Friday, September 2, 2016

The story teller job is never done



A storyteller job in never done or/ A brush with the past

 My first encounter was in a dream.
I was climbing the Roman ramp, on the steep, narrow trail leading to the top of Masada.
 It is early in the morning, in the spring, and even though the sun is already rising over the Dead Sea, it is not high enough to reach this side of the mountain. Here on the western slope, the shadows are so deep that only a faint contour of the top of the mountain can be seen, lit up by the sun as it is wearing a halo. Every small stone my legs disturb create a sound that in the utter quiet can be heard without end until the stone is swallowed by the open chops of the water cisterns, dug into the side of the mountain. It is not the first time I have climbed to the ruins of the ancient, almost two thousand years old fortress, but this time I am alone. I stop for a minute to take a deep breath when I hear hurried footsteps and a man appears from the trail behind me and stops next to me.
  “In the three years I sat at the bottom of this cursed hill I never once climbed it, and now I know why,” he says.
  I look at him, gasping for air and straightening the big turban almost covering his face. There is something odd about his appearance, the clothes, the hair, and yet vaguely familiar.
  “Have we met before?” I start when it hit me. Of course, we did.
  “Josephus?” I start slightly hesitant, this is weird.
  “The one and only, “he extends his hand and adds a slight bow.
  “Titus Flavius Josephus, also known as Yoseph Ben Matityahu, a Romano-Jewish scholar, historian, and hagiographer.” He ends the long introduction.
  “Also an army commander, defector, advisor to Titus, a translator…” I add from my memory.
  “And let’s not forget a pretty famous writer.” He signs with a wink.
  “The Jewish War, I know, quite a bestseller, “I pull on my sparse knowledge earned in history classes about the big revolt against the Romans in 66 AD.
  “A true masterpiece, even if I have to compliment myself,” Josephus adds.
  “Based on the blood and tears of your people,” I cannot resist the temptation to deliver the last punch.
 “Ok, Ok, but I am here to help you, not argue about my personal qualities,” he waves my words away.
  “There is something I want you to see, come,” and with that he rushes me up the ramp to the top of the mountain, now all lit with the morning sun.
  Masada, the view from the top is as breathtaking as I remember it.
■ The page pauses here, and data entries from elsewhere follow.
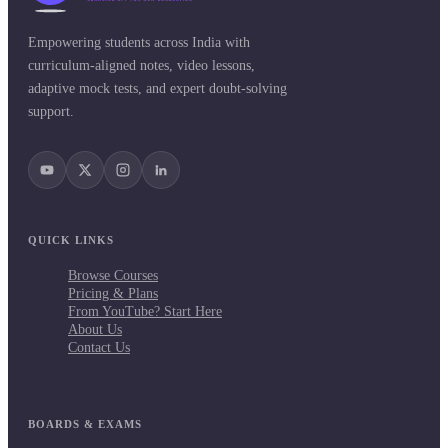
Empowering students across India with
curriculum-aligned notes, video lessons,
adaptive mock tests, and expert doubt-solving
support.
QUICK LINKS
Browse Courses
Pricing & Plans
From YouTube? Start Here
About Us
Contact Us
BOARDS & EXAMS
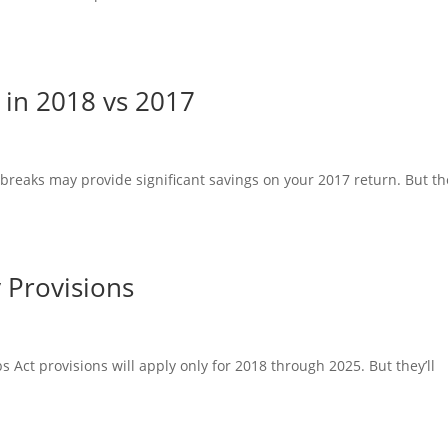
in 2018 vs 2017
eaks may provide significant savings on your 2017 return. But th
y Provisions
s Act provisions will apply only for 2018 through 2025. But they’ll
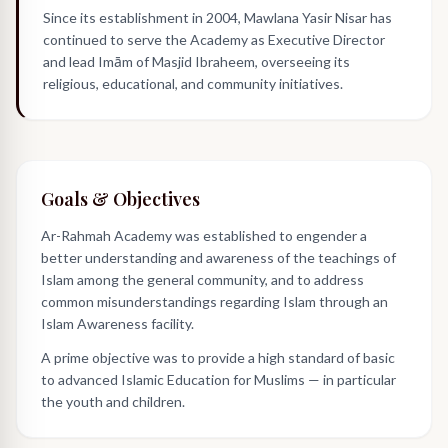
Since its establishment in 2004, Mawlana Yasir Nisar has
continued to serve the Academy as Executive Director
and lead Imām of Masjid Ibraheem, overseeing its
religious, educational, and community initiatives.
Goals & Objectives
Ar-Rahmah Academy was established to engender a
better understanding and awareness of the teachings of
Islam among the general community, and to address
common misunderstandings regarding Islam through an
Islam Awareness facility.
A prime objective was to provide a high standard of basic
to advanced Islamic Education for Muslims — in particular
the youth and children.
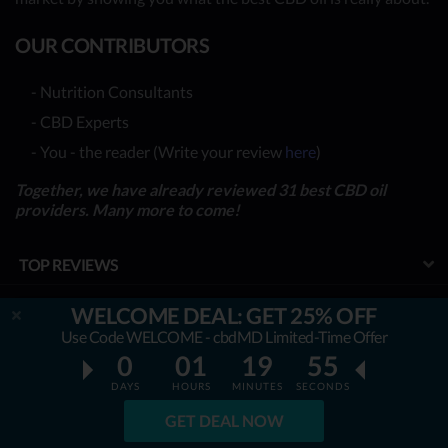
OUR CONTRIBUTORS
- Nutrition Consultants
- CBD Experts
- You - the reader (Write your review
here
)
Together, we have already reviewed 31 best CBD oil
providers. Many more to come!
TOP REVIEWS
TOP COMPARISONS
WELCOME DEAL: GET 25% OFF
Use Code WELCOME - cbdMD Limited-Time Offer
BEST CBD OILS
0
01
19
54
LATEST GUIDES
DAYS
HOURS
MINUTES
SECONDS
GET DEAL NOW
SPECIAL DISCOUNTS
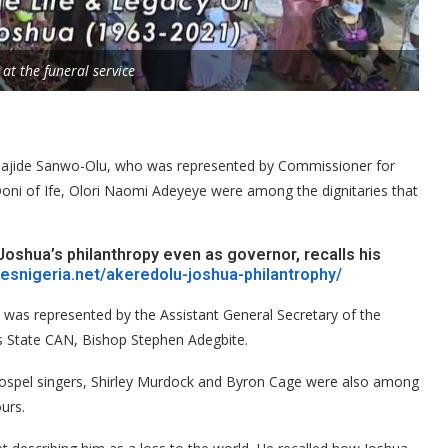
 at the funeral service
ajide Sanwo-Olu, who was represented by Commissioner for
Ooni of Ife, Olori Naomi Adeyeye were among the dignitaries that
Joshua’s philanthropy even as governor, recalls his
mesnigeria.net/akeredolu-joshua-philantrophy/
t was represented by the Assistant General Secretary of the
s State CAN, Bishop Stephen Adegbite.
gospel singers, Shirley Murdock and Byron Cage were also among
urs.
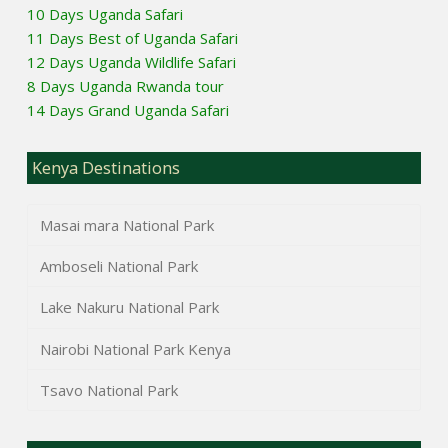
10 Days Uganda Safari
11 Days Best of Uganda Safari
12 Days Uganda Wildlife Safari
8 Days Uganda Rwanda tour
14 Days Grand Uganda Safari
Kenya Destinations
Masai mara National Park
Amboseli National Park
Lake Nakuru National Park
Nairobi National Park Kenya
Tsavo National Park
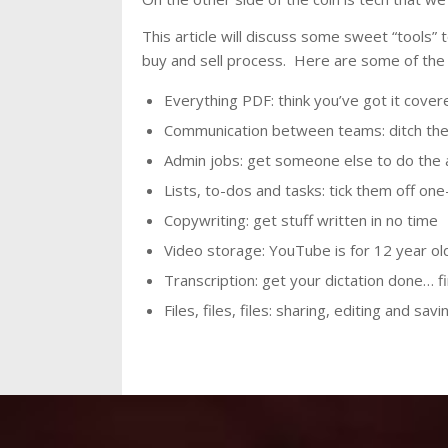
This article will discuss some sweet “tools”
buy and sell process. Here are some of the 
Everything PDF: think you’ve got it cover
Communication between teams: ditch the 
Admin jobs: get someone else to do the 
Lists, to-dos and tasks: tick them off on
Copywriting: get stuff written in no time
Video storage: YouTube is for 12 year ol
Transcription: get your dictation done… f
Files, files, files: sharing, editing and sa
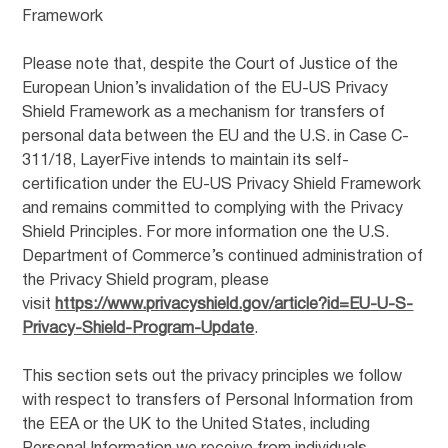
Framework
Please note that, despite the Court of Justice of the
European Union’s invalidation of the EU-US Privacy
Shield Framework as a mechanism for transfers of
personal data between the EU and the U.S. in Case C-
311/18, LayerFive intends to maintain its self-
certification under the EU-US Privacy Shield Framework
and remains committed to complying with the Privacy
Shield Principles. For more information one the U.S.
Department of Commerce’s continued administration of
the Privacy Shield program, please
visit
https://www.privacyshield.gov/article?id=EU-U-S-
Privacy-Shield-Program-Update
.
This section sets out the privacy principles we follow
with respect to transfers of Personal Information from
the EEA or the UK to the United States, including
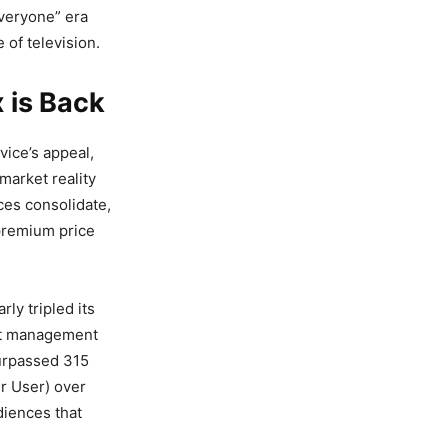
everyone” era
 of television.
 is Back
vice’s appeal,
market reality
ces consolidate,
premium price
ly tripled its
ost management
surpassed 315
r User) over
diences that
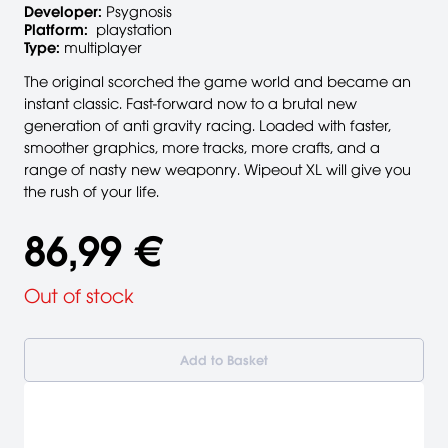
Developer:
Psygnosis
Platform:
playstation
Type:
multiplayer
The original scorched the game world and became an
instant classic. Fast-forward now to a brutal new
generation of anti gravity racing. Loaded with faster,
smoother graphics, more tracks, more crafts, and a
range of nasty new weaponry. Wipeout XL will give you
the rush of your life.
86,99 €
Out of stock
Add to Basket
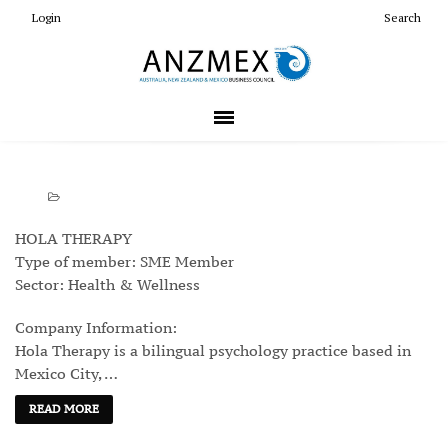
Login
Search
HOLA THERAPY
Type of member: SME Member
Sector: Health & Wellness
Company Information:
Hola Therapy is a bilingual psychology practice based in
Mexico City, …
READ MORE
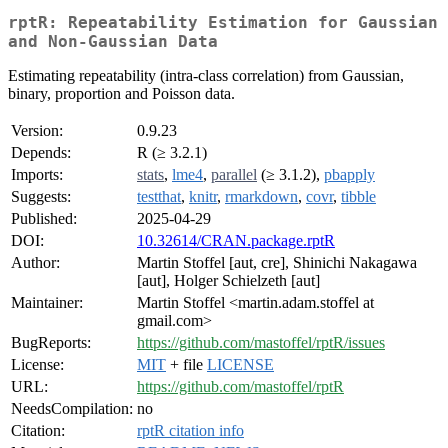
rptR: Repeatability Estimation for Gaussian
and Non-Gaussian Data
Estimating repeatability (intra-class correlation) from Gaussian,
binary, proportion and Poisson data.
Version:
0.9.23
Depends:
R (≥ 3.2.1)
Imports:
stats
,
lme4
,
parallel
(≥ 3.1.2),
pbapply
Suggests:
testthat
,
knitr
,
rmarkdown
,
covr
,
tibble
Published:
2025-04-29
DOI:
10.32614/CRAN.package.rptR
Author:
Martin Stoffel [aut, cre], Shinichi Nakagawa
[aut], Holger Schielzeth [aut]
Maintainer:
Martin Stoffel <martin.adam.stoffel at
gmail.com>
BugReports:
https://github.com/mastoffel/rptR/issues
License:
MIT
+ file
LICENSE
URL:
https://github.com/mastoffel/rptR
NeedsCompilation:
no
Citation:
rptR citation info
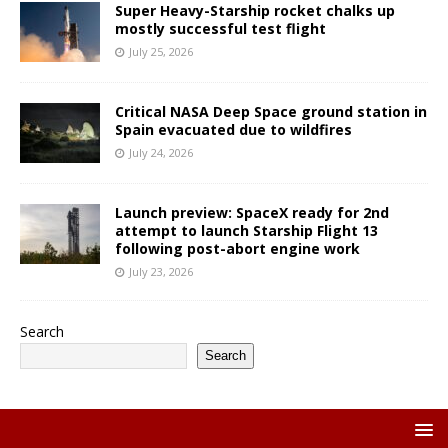
Super Heavy-Starship rocket chalks up
mostly successful test flight
July 25, 2026
Critical NASA Deep Space ground station in
Spain evacuated due to wildfires
July 24, 2026
Launch preview: SpaceX ready for 2nd
attempt to launch Starship Flight 13
following post-abort engine work
July 23, 2026
Search
Search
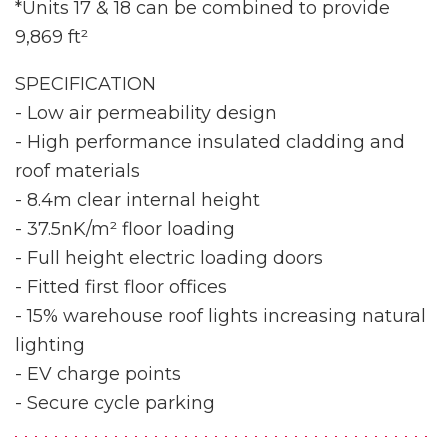
*Units 17 & 18 can be combined to provide
9,869 ft²
SPECIFICATION
- Low air permeability design
- High performance insulated cladding and
roof materials
- 8.4m clear internal height
- 37.5nK/m² floor loading
- Full height electric loading doors
- Fitted first floor offices
- 15% warehouse roof lights increasing natural
lighting
- EV charge points
- Secure cycle parking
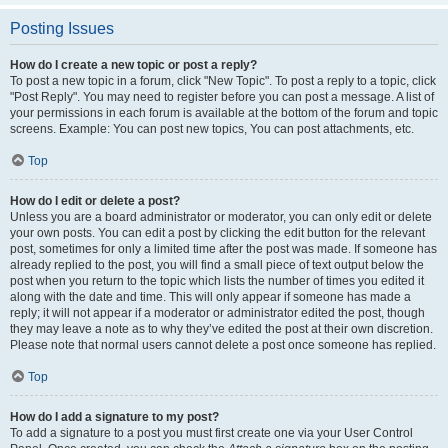
Posting Issues
How do I create a new topic or post a reply?
To post a new topic in a forum, click "New Topic". To post a reply to a topic, click
"Post Reply". You may need to register before you can post a message. A list of
your permissions in each forum is available at the bottom of the forum and topic
screens. Example: You can post new topics, You can post attachments, etc.
Top
How do I edit or delete a post?
Unless you are a board administrator or moderator, you can only edit or delete
your own posts. You can edit a post by clicking the edit button for the relevant
post, sometimes for only a limited time after the post was made. If someone has
already replied to the post, you will find a small piece of text output below the
post when you return to the topic which lists the number of times you edited it
along with the date and time. This will only appear if someone has made a
reply; it will not appear if a moderator or administrator edited the post, though
they may leave a note as to why they’ve edited the post at their own discretion.
Please note that normal users cannot delete a post once someone has replied.
Top
How do I add a signature to my post?
To add a signature to a post you must first create one via your User Control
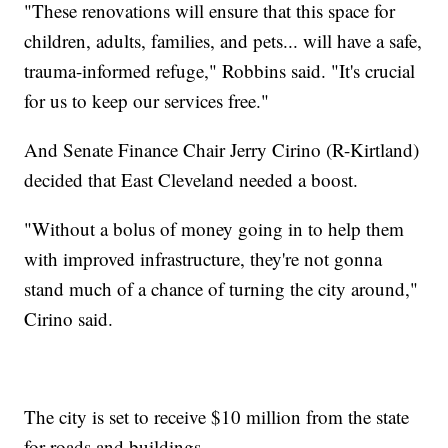
"These renovations will ensure that this space for
children, adults, families, and pets... will have a safe,
trauma-informed refuge," Robbins said. "It's crucial
for us to keep our services free."
And Senate Finance Chair Jerry Cirino (R-Kirtland)
decided that East Cleveland needed a boost.
"Without a bolus of money going in to help them
with improved infrastructure, they're not gonna
stand much of a chance of turning the city around,"
Cirino said.
The city is set to receive $10 million from the state
for roads and buildings.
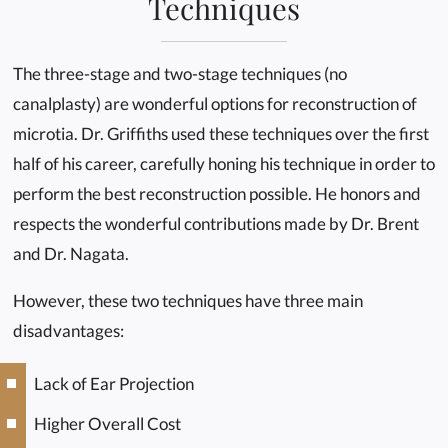
Techniques
The three-stage and two-stage techniques (no
canalplasty) are wonderful options for reconstruction of
microtia. Dr. Griffiths used these techniques over the first
half of his career, carefully honing his technique in order to
perform the best reconstruction possible. He honors and
respects the wonderful contributions made by Dr. Brent
and Dr. Nagata.
However, these two techniques have three main
disadvantages:
Lack of Ear Projection
Higher Overall Cost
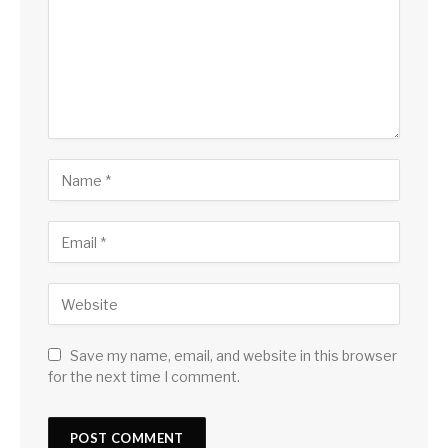
Save my name, email, and website in this browser
for the next time I comment.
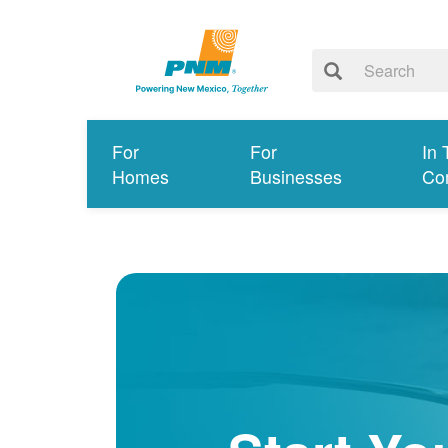
For
For
In 
Homes
Businesses
Co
The isolated rock cliff, at the western end of the Judean Desert, is overlooking the Dead Sea. With its ancient palaces and fortifications, it is a place of majestic beauty and practical thought all in one, palaces and storage facilities, elaborate water system and delicate columns and porches. It was designed to hold against any force of men and nature.
  “Except for the Roman Empire,” Josephus finishes the sentence as if he can read my mind.
  “Look,” he pulls me to the edge of the stone fence, “look at the bottom, what you see?”
  At the bottom of the hill just below us I can detect the the remnants of one of the camps, one of several camps just outside the circumvallation wall around Masada, left by the Roman tenth legion. Low piles of pale sandstones spread all around the hill and mark the huge compound that hosted 15, 000 soldiers and assorted help forces, all part of the siege that lasted close to three years.
  “They had no chance of coming out alive,” that is Josephus by my side. I know that he is talking about the small group of people who dared to defy the Roman Empire; a thousand men women and children who snuck out of the siege of Jerusalem in 70AD and found refuge in the old fortress.
  “So instead they decided to fight till the bitter end and take their own life when all hope was lost,” I interrupt, “I know the story, everyone knows the story, thanks to you.”
  “A story-teller job is never done,” Josephus continues as if he did not hear me, “Someone had to make sure these people will be remembered, and I happened to be there, a firsthand witness.”
  I stifle the many remarks I have about the questionable role Josephus played in that ancient drama. Ultimately he is right, if not for him, witnessing the events and documenting them, there would have been no story at all. I look at the structures around me, reconstructed with great care and love, a whole town being a living memory of the people who decided to abandon not only their homes but their lives as well. I grew up to honor their message, “live free or die,” transformed into the new motto of the young state of Israel, “Masada shall not fall again,” a clear broadcast against giving up, going quietly into your fate.
  “So why did you bring me here? “I turn around, but he is gone, and I am in my bed, back in my cold apartment.
  “Without the storyteller there is no story,” when I wake up to a gray, dreary morning, I can still hear the words Josephus said to me in my dream. A story can only live if someone takes the time to tell it, so it will not cease to exist.